Lie groups with same algebra

Question

I had a problem when considering symmetry breaking in an SO(4) gauge theory:

$\mathcal{L} = \left| D_\mu\phi \right|^2$

where $D_\mu$ is the SO(4) covariant derivative. Then assuming there is some potential that has a minimum such that we can choose the ground state to be:

$\langle \phi \rangle = \begin{pmatrix} 0 & 0 & 0 & v \end{pmatrix}^{T}$

After this I found the unbroken generators which have to generate a subgroup of SO(4) and that their generators fulfill the $\mathfrak{su}(2)$ algebra. Now I wanted to conclude that therefore the unbroken subgroup is SU(2). But there are multiple groups that have this same algebra, e.g. SO(3) does too. How do I know which one is the correct subgroup? Is there any way to see this from the explicit form of the generators? (e.g. the dimension of the representation)

Answer 1

The vector $(0,0,0,v)$ is left invariant by the set of matrices of the form \begin{align*} M=\begin{bmatrix} R & \vec 0 \\ \vec 0^T & 1\end{bmatrix} \end{align*} where $\det(M)=\det(R)=1$ and $M^{-1}=M^T$ implies $R^{-1}=R^T$. By definition, $SO(3)$ is the group of 3 by 3 orthogonal matrices with determinant 1.

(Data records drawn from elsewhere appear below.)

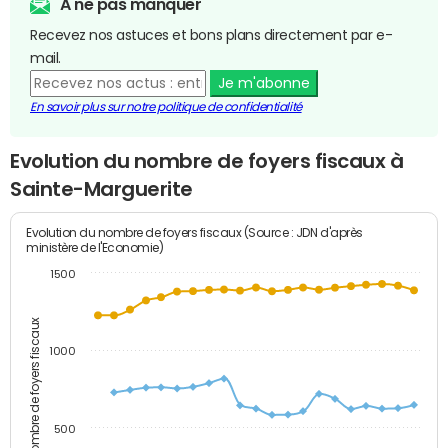
A ne pas manquer
Recevez nos astuces et bons plans directement par e-
mail.
Je m'abonne
En savoir plus sur notre politique de confidentialité
Evolution du nombre de foyers fiscaux à
Sainte-Marguerite
Evolution du nombre de foyers fiscaux (Source : JDN d'après
ministère de l'Economie)
1500
Nombre de foyers fiscaux
1000
500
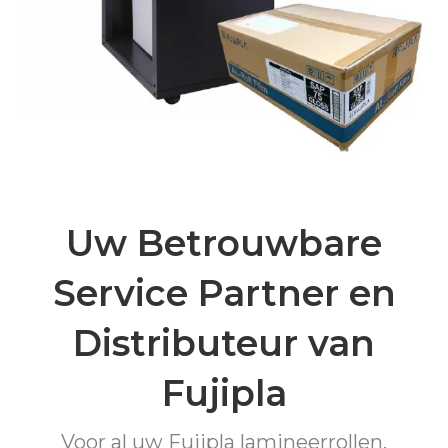
Uw Betrouwbare
Service Partner en
Distributeur van
Fujipla
Voor al uw Fujipla lamineerrollen,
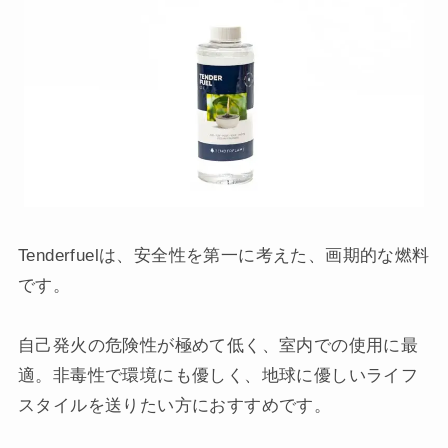
Tenderfuelは、安全性を第一に考えた、画期的な燃料
です。
自己発火の危険性が極めて低く、室内での使用に最
適。非毒性で環境にも優しく、地球に優しいライフ
スタイルを送りたい方におすすめです。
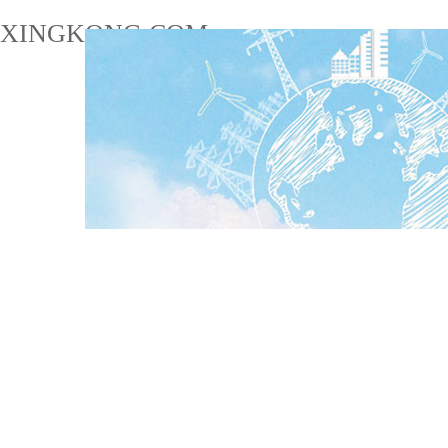
XINGKONG.COM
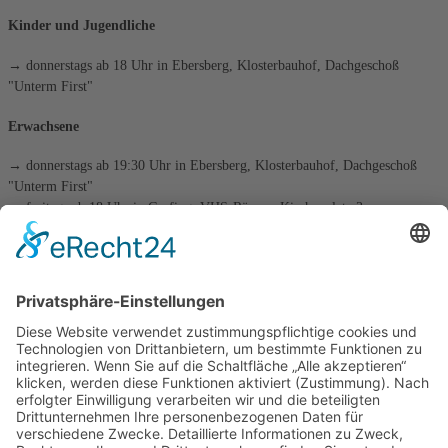
Kinder und Jugendliche
→ donnerstags ab 18 Uhr in Ebersberg, Klosterbauhof, Dachgeschoß
"Unterm First"
Erwachsene
→ donnerstags ab 19:30 Uhr in Ebersberg, Klosterbauhof, Dachgeschoß
"Unterm First"
→ freitags ab 18 Uhr in Grafing, VHS-Räume, Kirchenplatz 3
die tägliche Schachaufgabe
Kategorien
Kategorien
Archiv
Archiv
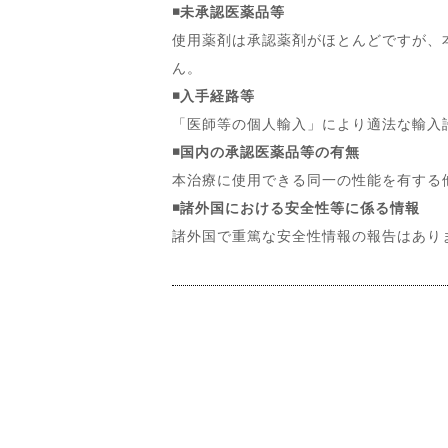
◾️未承認医薬品等
使用薬剤は承認薬剤がほとんどですが、
ん。
◾️入手経路等
「医師等の個人輸入」により適法な輸入
◾️国内の承認医薬品等の有無
本治療に使用できる同一の性能を有する
◾️諸外国における安全性等に係る情報
諸外国で重篤な安全性情報の報告はあり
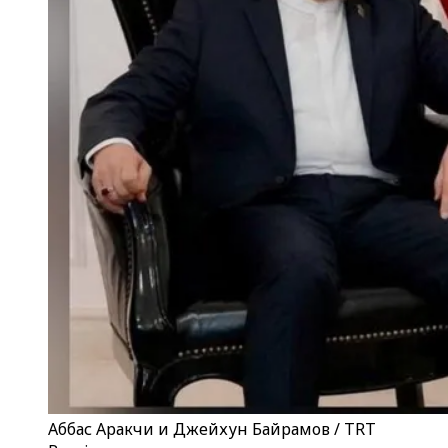
Аббас Аракчи и Джейхун Байрамов / TRT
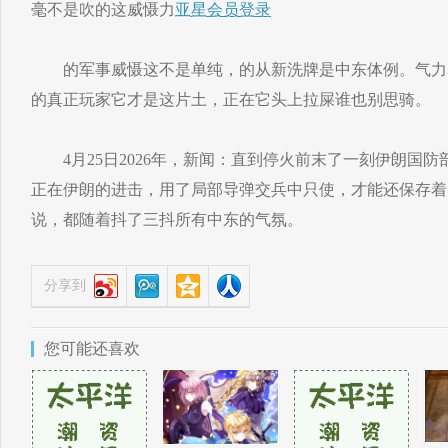
毫不是吹的这威慑力
亚星会员登录
的军事威慑这不是单纯，的从新洗牌是中东体例。气力
的真正玩家它才是这片土，正在它头上拉屎谁也别思骑。
4月25日2026年，新闻：直到停火前末了一刻伊朗国防
正在伊朗的进击，用了局部导弹交兵中只使，才能还保存着
说，都随着抖了三抖所有中东的气氛。
分享到
您可能还喜欢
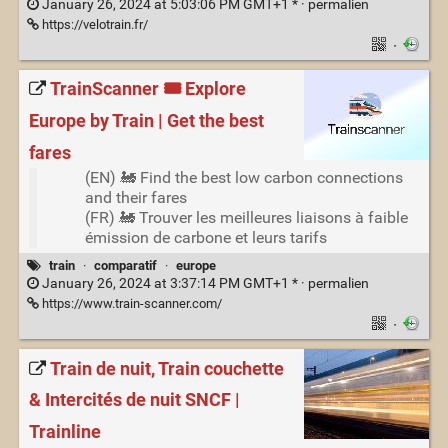
January 26, 2024 at 5:03:06 PM GMT+1 * ·
permalien
https://velotrain.fr/
·
TrainScanner 🎟️ Explore
Europe by Train | Get the best
fares
(EN) 🚂 Find the best low carbon connections
and their fares
(FR) 🚂 Trouver les meilleures liaisons à faible
émission de carbone et leurs tarifs
train
·
comparatif
·
europe
January 26, 2024 at 3:37:14 PM GMT+1 * ·
permalien
https://www.train-scanner.com/
·
Train de nuit, Train couchette
& Intercités de nuit SNCF |
Trainline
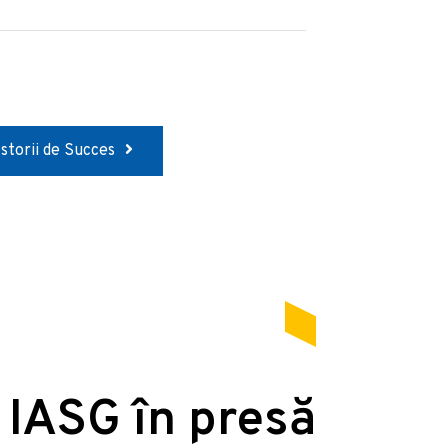
Istorii de Succes
 IASG în presă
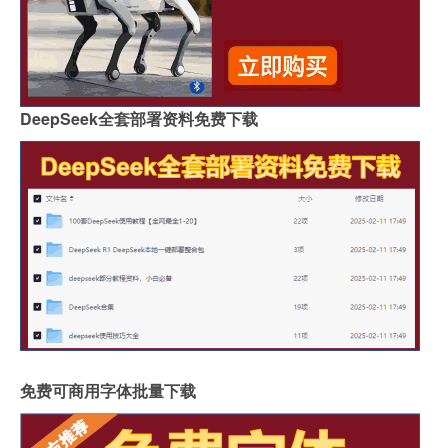
DeepSeek全套部署资料免费下载
免费可商用字体批量下载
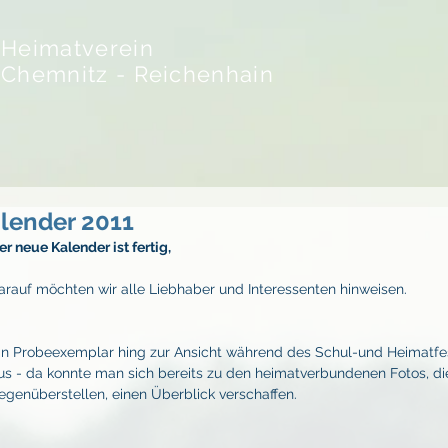
Heimatverein
Chemnitz - Reichenhain
lender 2011
er neue Kalender ist fertig,
arauf möchten wir alle Liebhaber und Interessenten hinweisen.
in Probeexemplar hing zur Ansicht während des Schul-und Heimatfe
us - da konnte man sich bereits zu den heimatverbundenen Fotos, die 
egenüberstellen, einen Überblick verschaffen.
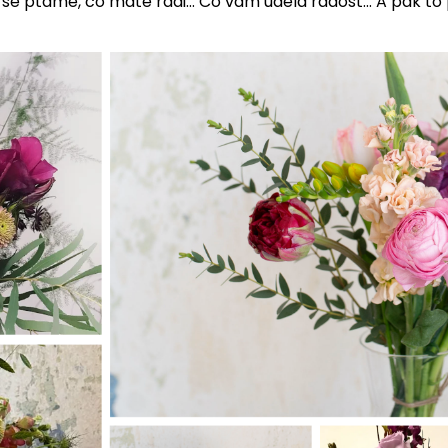
e ptáme, co máte rádi... Co vám udělá radost... A pak to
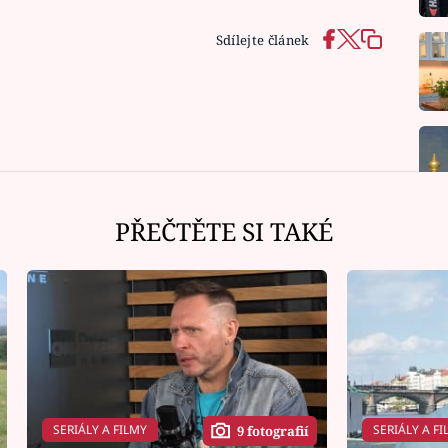
Sdílejte článek
PŘEČTĚTE SI TAKÉ
SERIÁLY A FILMY
SERIÁLY A FI
9 fotografií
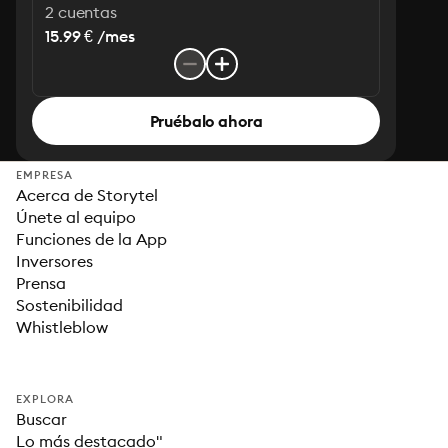
2 cuentas
15.99 € /mes
Pruébalo ahora
EMPRESA
Acerca de Storytel
Únete al equipo
Funciones de la App
Inversores
Prensa
Sostenibilidad
Whistleblow
EXPLORA
Buscar
Lo más destacado"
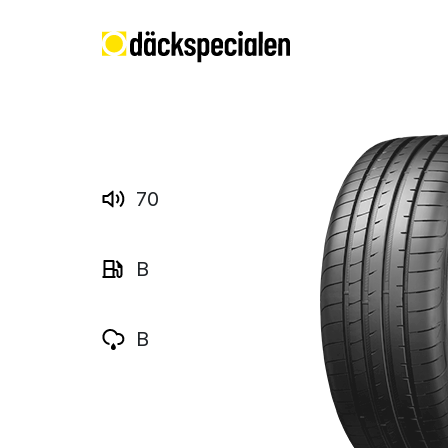
70
B
B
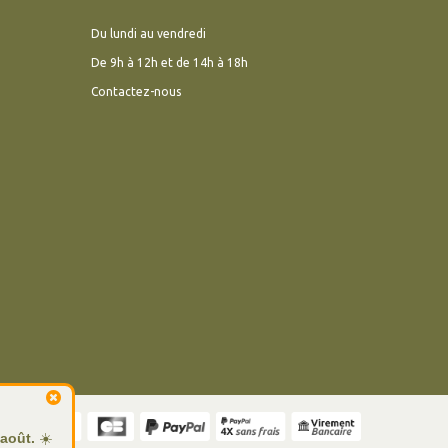
Du lundi au vendredi
De 9h à 12h et de 14h à 18h
Contactez-nous
 août.
☀️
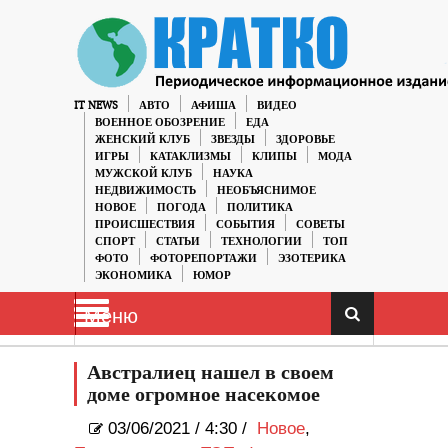
IT NEWS
АВТО
АФИША
ВИДЕО
ВОЕННОЕ ОБОЗРЕНИЕ
ЕДА
ЖЕНСКИЙ КЛУБ
ЗВЕЗДЫ
ЗДОРОВЬЕ
ИГРЫ
КАТАКЛИЗМЫ
КЛИПЫ
МОДА
МУЖСКОЙ КЛУБ
НАУКА
НЕДВИЖИМОСТЬ
НЕОБЪЯСНИМОЕ
НОВОЕ
ПОГОДА
ПОЛИТИКА
ПРОИСШЕСТВИЯ
СОБЫТИЯ
СОВЕТЫ
СПОРТ
СТАТЬИ
ТЕХНОЛОГИИ
ТОП
ФОТО
ФОТОРЕПОРТАЖИ
ЭЗОТЕРИКА
ЭКОНОМИКА
ЮМОР
Меню
Австралиец нашел в своем
доме огромное насекомое
03/06/2021
/
4:30 /
Новое
,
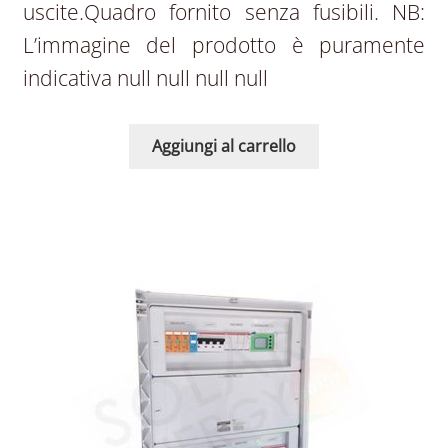
uscite.Quadro fornito senza fusibili. NB:
L’immagine del prodotto è puramente
indicativa null null null null
Aggiungi al carrello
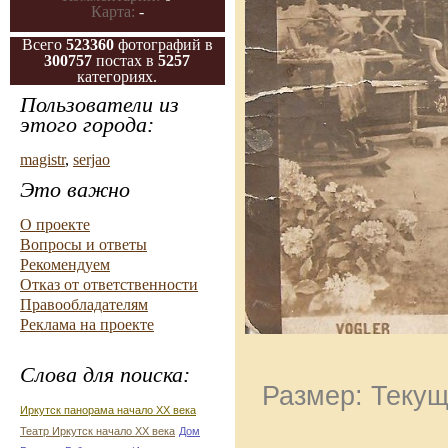
Карта:
-
Всего
523360
фотографий в
300757
постах в
5257
категориях.
Пользователи из
этого города:
magistr
,
serjao
Это важно
О проекте
Вопросы и ответы
Рекомендуем
Отказ от ответственности
Правообладателям
Реклама на проекте
Слова для поиска:
Размер: Текущ
Иркутск панорама начало ХХ века
Театр Иркутск начало ХХ века
Дом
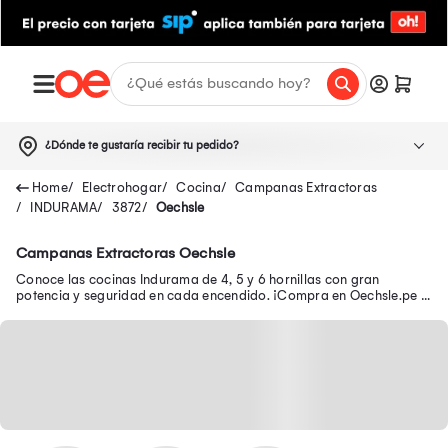
¿Dónde te gustaría recibir tu pedido?
Electrohogar
Cocina
Campanas Extractoras
INDURAMA
3872
Oechsle
Campanas Extractoras Oechsle
Conoce las cocinas Indurama de 4, 5 y 6 hornillas con gran
potencia y seguridad en cada encendido. ¡Compra en Oechsle.pe tu
cocina Indurama en oferta!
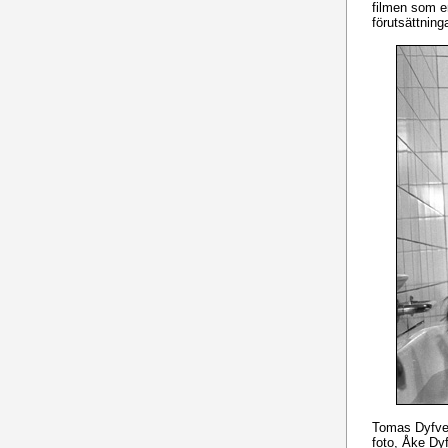
filmen som e
förutsättnin
Tomas Dyfver
foto, Åke Dyf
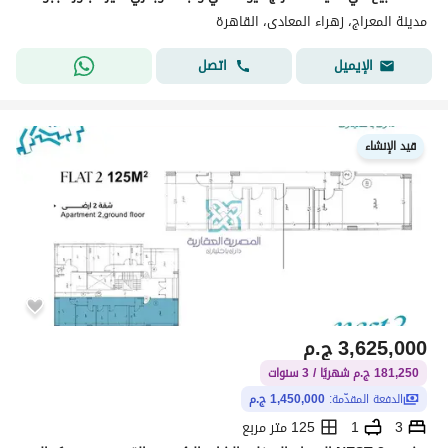
مدينة المعراج، زهراء المعادى، القاهرة
اتصل
الإيميل
قيد الإنشاء
3,625,000
ج.م
181,250 ج.م شهريًا / 3 سنوات
الدفعة المقدّمة:
1,450,000 ج.م
3
1
125 متر مربع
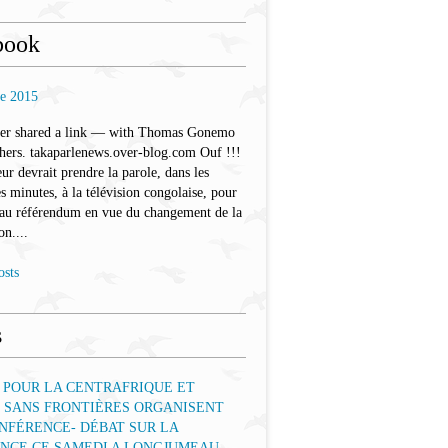
book
re 2015
ler shared a link — with Thomas Gonemo
hers. takaparlenews.over-blog.com Ouf !!!
eur devrait prendre la parole, dans les
s minutes, à la télévision congolaise, pour
 au référendum en vue du changement de la
on....
osts
s
 POUR LA CENTRAFRIQUE ET
 SANS FRONTIÈRES ORGANISENT
NFÉRENCE- DÉBAT SUR LA
ENCE CE SAMEDI A LONGJUMEAU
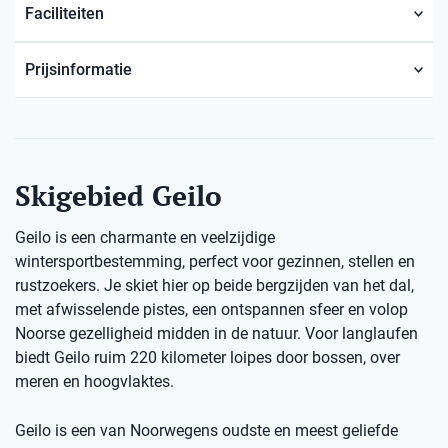
Faciliteiten
Prijsinformatie
Skigebied Geilo
Geilo is een charmante en veelzijdige
wintersportbestemming, perfect voor gezinnen, stellen en
rustzoekers. Je skiet hier op beide bergzijden van het dal,
met afwisselende pistes, een ontspannen sfeer en volop
Noorse gezelligheid midden in de natuur. Voor langlaufen
biedt Geilo ruim 220 kilometer loipes door bossen, over
meren en hoogvlaktes.
Geilo is een van Noorwegens oudste en meest geliefde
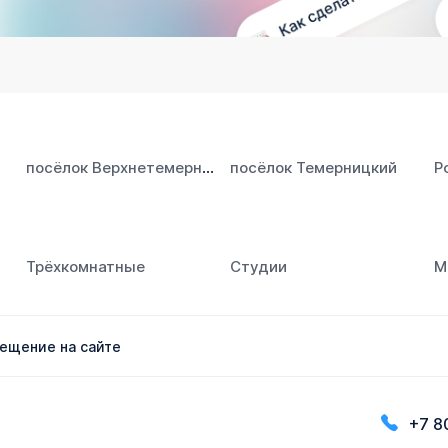
посёлок Верхнетемерницкий
посёлок Темерницкий
Р
Трёхкомнатные
Студии
М
ещение на сайте
+7 8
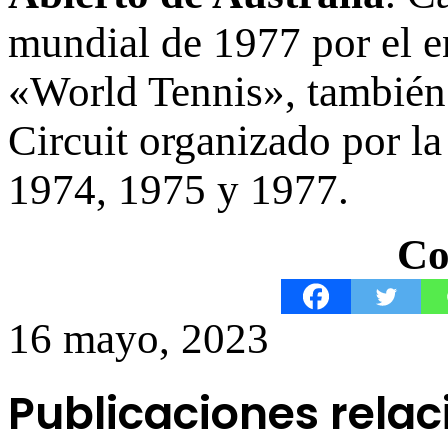
mundial de 1977 por el e
«World Tennis», también
Circuit organizado por la
1974, 1975 y 1977.
Co
16 mayo, 2023
Publicaciones rela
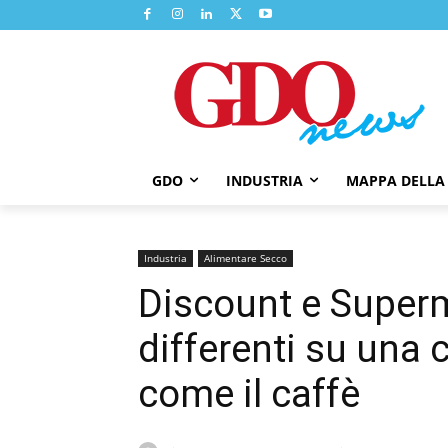
GDO
INDUSTRIA
MAPPA DELLA
Industria
Alimentare Secco
Discount e Superm
differenti su una
come il caffè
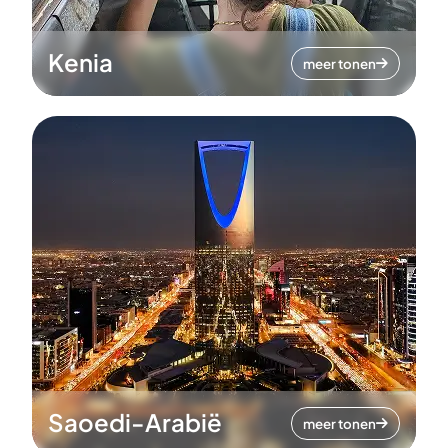
Kenia
meer tonen
Saoedi-Arabië
meer tonen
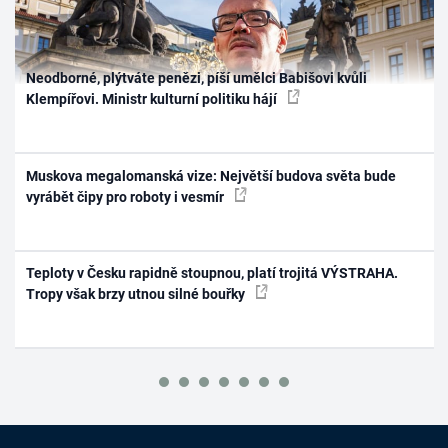
Neodborné, plýtváte penězi, píší umělci Babišovi kvůli
Klempířovi. Ministr kulturní politiku hájí
Muskova megalomanská vize: Největší budova světa bude
vyrábět čipy pro roboty i vesmír
Teploty v Česku rapidně stoupnou, platí trojitá VÝSTRAHA.
Tropy však brzy utnou silné bouřky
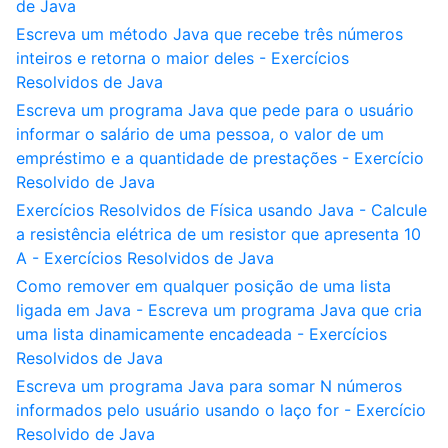
de Java
Escreva um método Java que recebe três números
inteiros e retorna o maior deles - Exercícios
Resolvidos de Java
Escreva um programa Java que pede para o usuário
informar o salário de uma pessoa, o valor de um
empréstimo e a quantidade de prestações - Exercício
Resolvido de Java
Exercícios Resolvidos de Física usando Java - Calcule
a resistência elétrica de um resistor que apresenta 10
A - Exercícios Resolvidos de Java
Como remover em qualquer posição de uma lista
ligada em Java - Escreva um programa Java que cria
uma lista dinamicamente encadeada - Exercícios
Resolvidos de Java
Escreva um programa Java para somar N números
informados pelo usuário usando o laço for - Exercício
Resolvido de Java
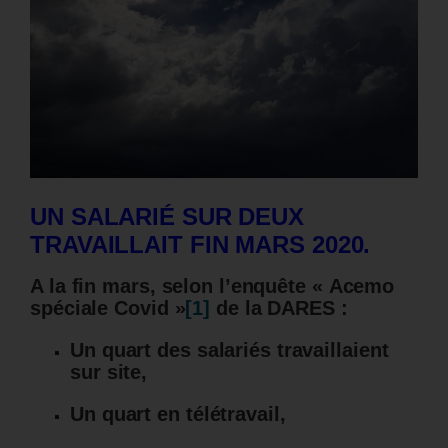
UN SALARIÉ SUR DEUX
TRAVAILLAIT FIN MARS 2020.
A la fin mars, selon l’enquête « Acemo
spéciale Covid »
[1]
de la DARES :
Un quart des salariés travaillaient
sur site,
Un quart en télétravail,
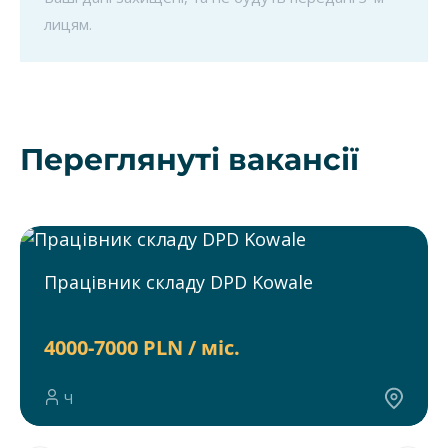
лицям.
Переглянуті вакансії
Працівник складу DPD Kowale
4000-7000 PLN / міс.
Ч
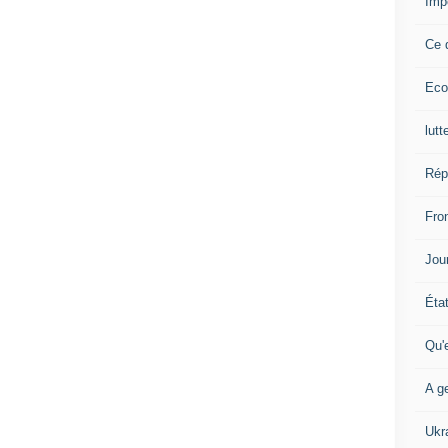
Imp
Ce 
Eco
lutt
Rép
Fron
Jour
Éta
Qu'
A ge
Ukr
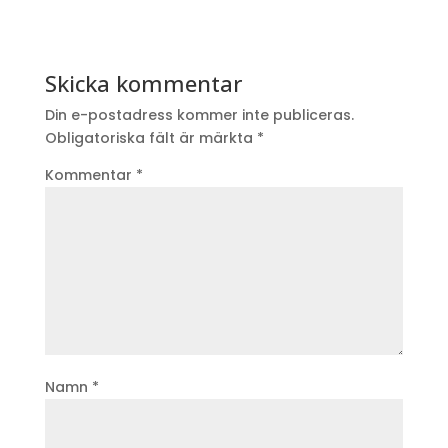
Skicka kommentar
Din e-postadress kommer inte publiceras.
Obligatoriska fält är märkta
*
Kommentar
*
Namn
*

In general, you need to know the Lie group itself to find the correct subgroup (i.e. you can't just find the subgroup from the algebra alone). This is exactly because of cases like $SU(2)$ and $SO(3)$ that have isomorphic tangent spaces, but which have different global properties.

Answer 2

To a given Lie algebra $\mathfrak g$ there is a unique group $\tilde G$, called the universal covering group, with the property of being simply connected. For example, the covering group of the algebra $\mathfrak{su}(2)$ is $SU(2)$.

The other groups, $\{G\}$, associated to the same algebra can be obtained from the covering group in the following way $$G=\frac{\tilde G}{Ker(\rho)},$$ where $Ker(\rho)$ is the kernel of the group homomorphism $\rho:\tilde G\rightarrow G$. Once you have defined a particular representation you are able to compute this kernel. For example, you start with an $\mathfrak{su}(2)$ algebra. Then if you choose the adjoint representation you can show that $Ker(\rho)=\mathbb Z_2$ and the group will be $G=SU(2)/\mathbb Z_2=SO(3)$. On the other hand, if you choose the defining representation you get $Ker(\rho)=\mathbb 1$ and $G=SU(2)/\mathbb 1=SU(2)$.

There are some technical details needed to compute those kernel. In general, $$Ker(\rho)\subset\mathcal Z(\tilde G),$$ where $\mathcal Z(\tilde G)$ is the center of $\tilde G$, and this center is a finite group which can be obtained from the extended Dynkin diagram.

Same references: Cornwell, group theory in physics, 1984; Olive, Turok, Nucl Phys B215, 1983, p470;